[Records excerpted from a collection]

+++++

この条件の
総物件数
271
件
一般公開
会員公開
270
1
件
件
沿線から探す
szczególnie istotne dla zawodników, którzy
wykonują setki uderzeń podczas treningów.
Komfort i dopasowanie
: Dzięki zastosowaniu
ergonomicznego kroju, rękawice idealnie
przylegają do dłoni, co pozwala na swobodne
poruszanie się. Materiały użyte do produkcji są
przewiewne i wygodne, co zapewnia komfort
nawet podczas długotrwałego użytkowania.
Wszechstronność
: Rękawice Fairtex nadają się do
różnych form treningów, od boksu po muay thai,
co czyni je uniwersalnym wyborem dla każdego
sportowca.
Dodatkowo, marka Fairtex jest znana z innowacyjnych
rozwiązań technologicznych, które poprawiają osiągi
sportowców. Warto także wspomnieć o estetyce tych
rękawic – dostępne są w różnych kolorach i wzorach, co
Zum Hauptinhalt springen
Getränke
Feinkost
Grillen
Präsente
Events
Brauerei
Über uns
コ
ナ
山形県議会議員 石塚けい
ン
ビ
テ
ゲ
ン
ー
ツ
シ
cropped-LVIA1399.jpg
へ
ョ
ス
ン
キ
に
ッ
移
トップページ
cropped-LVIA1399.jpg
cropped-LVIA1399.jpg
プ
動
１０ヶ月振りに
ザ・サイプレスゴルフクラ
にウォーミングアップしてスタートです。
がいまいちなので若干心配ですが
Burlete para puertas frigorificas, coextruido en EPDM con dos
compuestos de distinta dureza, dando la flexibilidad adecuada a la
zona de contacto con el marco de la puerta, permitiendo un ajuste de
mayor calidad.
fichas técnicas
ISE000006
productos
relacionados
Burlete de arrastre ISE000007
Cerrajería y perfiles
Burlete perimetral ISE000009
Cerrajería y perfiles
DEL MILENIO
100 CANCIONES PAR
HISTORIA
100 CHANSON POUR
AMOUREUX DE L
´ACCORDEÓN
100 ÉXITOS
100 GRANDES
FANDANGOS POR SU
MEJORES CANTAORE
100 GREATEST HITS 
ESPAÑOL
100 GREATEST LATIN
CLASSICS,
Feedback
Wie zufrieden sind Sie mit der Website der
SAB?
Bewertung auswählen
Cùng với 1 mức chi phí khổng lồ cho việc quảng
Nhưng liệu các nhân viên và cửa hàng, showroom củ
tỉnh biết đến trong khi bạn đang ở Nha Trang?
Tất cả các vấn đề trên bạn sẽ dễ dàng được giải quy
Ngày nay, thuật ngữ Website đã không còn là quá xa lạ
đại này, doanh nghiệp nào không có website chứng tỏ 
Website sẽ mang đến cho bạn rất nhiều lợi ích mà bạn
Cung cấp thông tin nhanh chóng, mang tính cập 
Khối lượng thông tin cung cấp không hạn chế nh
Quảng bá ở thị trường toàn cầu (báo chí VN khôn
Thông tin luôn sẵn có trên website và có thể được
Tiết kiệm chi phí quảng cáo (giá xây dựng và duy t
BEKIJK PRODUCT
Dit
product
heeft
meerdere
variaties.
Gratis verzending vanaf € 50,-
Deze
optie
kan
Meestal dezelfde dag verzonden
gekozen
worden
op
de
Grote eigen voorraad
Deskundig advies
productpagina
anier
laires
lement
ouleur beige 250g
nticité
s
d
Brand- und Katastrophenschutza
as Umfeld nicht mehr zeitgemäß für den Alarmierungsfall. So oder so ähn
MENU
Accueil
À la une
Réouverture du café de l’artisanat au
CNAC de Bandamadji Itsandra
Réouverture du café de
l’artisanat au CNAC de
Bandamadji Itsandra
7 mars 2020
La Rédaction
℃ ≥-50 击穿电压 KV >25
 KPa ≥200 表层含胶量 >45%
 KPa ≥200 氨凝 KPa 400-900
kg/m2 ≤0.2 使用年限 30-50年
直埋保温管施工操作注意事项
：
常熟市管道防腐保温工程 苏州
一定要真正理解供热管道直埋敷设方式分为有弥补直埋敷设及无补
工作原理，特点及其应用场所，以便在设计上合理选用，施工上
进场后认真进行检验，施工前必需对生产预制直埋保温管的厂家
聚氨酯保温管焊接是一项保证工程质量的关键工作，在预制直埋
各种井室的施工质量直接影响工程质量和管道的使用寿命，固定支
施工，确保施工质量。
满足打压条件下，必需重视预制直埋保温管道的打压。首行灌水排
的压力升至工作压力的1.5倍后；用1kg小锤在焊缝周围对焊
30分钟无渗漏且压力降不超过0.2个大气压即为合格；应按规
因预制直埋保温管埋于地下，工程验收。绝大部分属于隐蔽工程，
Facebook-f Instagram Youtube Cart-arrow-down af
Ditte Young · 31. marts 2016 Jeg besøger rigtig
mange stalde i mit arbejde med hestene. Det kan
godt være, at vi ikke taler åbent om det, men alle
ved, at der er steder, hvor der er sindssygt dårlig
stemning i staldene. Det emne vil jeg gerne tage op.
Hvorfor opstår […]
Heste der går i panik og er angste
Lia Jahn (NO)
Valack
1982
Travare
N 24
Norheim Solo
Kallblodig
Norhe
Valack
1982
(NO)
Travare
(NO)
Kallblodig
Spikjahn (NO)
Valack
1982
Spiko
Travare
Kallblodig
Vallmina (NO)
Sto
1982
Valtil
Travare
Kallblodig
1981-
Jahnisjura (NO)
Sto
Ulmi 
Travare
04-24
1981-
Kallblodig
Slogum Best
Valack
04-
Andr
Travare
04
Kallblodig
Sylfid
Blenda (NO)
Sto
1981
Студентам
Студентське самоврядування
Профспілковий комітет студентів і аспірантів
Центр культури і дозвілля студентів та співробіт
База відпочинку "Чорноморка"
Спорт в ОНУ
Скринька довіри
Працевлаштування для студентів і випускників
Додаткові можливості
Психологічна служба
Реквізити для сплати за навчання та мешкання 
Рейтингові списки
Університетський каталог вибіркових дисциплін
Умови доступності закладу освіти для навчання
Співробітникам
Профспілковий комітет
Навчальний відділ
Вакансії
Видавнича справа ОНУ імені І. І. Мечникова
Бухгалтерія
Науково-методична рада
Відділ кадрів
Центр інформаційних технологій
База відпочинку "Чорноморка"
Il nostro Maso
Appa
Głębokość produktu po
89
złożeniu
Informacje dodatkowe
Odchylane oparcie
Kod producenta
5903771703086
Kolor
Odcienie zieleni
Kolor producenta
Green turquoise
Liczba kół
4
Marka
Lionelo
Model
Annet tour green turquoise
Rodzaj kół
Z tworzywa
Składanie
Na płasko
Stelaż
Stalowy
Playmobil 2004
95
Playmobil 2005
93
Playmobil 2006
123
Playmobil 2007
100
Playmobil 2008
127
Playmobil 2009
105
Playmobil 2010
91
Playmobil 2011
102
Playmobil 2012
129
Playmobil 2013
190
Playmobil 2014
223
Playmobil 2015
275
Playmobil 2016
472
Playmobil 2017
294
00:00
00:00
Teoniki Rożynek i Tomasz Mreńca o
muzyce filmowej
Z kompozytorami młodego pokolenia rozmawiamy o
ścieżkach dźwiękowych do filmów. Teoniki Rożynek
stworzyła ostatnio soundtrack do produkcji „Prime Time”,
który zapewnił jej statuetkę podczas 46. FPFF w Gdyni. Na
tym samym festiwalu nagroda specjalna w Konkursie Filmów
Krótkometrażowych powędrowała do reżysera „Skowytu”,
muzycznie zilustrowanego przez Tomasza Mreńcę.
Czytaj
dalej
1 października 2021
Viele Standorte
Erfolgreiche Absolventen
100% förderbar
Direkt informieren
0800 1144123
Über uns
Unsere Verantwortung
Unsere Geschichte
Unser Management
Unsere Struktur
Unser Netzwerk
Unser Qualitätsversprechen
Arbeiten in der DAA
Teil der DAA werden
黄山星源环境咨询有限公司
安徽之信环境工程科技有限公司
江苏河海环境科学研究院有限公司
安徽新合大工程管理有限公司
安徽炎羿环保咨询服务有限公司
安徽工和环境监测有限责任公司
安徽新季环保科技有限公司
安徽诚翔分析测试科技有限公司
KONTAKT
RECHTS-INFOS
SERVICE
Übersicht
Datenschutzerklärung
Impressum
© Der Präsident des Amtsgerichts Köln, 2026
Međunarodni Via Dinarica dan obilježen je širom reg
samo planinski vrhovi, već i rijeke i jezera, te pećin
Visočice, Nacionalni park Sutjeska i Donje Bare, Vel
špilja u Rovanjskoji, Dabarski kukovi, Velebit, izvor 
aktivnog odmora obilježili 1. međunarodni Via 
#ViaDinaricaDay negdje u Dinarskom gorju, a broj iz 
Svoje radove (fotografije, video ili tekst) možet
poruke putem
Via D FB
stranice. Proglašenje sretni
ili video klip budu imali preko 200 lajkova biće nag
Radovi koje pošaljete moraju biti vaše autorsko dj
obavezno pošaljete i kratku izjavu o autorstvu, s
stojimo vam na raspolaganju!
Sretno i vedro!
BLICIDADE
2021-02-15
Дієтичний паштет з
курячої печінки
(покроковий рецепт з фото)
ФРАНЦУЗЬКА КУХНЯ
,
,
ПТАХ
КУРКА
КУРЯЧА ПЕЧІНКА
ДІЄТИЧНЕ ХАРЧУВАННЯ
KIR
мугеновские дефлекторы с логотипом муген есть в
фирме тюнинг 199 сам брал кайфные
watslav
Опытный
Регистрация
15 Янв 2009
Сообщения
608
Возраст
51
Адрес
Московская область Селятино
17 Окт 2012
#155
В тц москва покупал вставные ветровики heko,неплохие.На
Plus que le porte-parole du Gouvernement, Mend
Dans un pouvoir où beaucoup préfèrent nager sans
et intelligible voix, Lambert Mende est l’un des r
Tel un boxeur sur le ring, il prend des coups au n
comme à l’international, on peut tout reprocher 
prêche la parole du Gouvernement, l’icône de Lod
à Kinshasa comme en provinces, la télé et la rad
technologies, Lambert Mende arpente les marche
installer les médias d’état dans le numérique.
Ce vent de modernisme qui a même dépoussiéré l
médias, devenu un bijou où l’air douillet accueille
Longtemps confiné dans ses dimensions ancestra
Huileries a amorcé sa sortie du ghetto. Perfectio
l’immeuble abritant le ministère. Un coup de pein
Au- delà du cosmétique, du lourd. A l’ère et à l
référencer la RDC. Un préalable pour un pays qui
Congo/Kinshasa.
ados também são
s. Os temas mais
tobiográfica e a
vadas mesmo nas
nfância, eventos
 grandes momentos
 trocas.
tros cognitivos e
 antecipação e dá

+++++

WHAT THE TASK ASKS: Write the opening line of the data above and every line after it, exactly, stopping once you have written the line with "nadają się do".

OUTPUT BELOW:
この条件の
総物件数
271
件
一般公開
会員公開
270
1
件
件
沿線から探す
szczególnie istotne dla zawodników, którzy
wykonują setki uderzeń podczas treningów.
Komfort i dopasowanie
: Dzięki zastosowaniu
ergonomicznego kroju, rękawice idealnie
przylegają do dłoni, co pozwala na swobodne
poruszanie się. Materiały użyte do produkcji są
przewiewne i wygodne, co zapewnia komfort
nawet podczas długotrwałego użytkowania.
Wszechstronność
: Rękawice Fairtex nadają się do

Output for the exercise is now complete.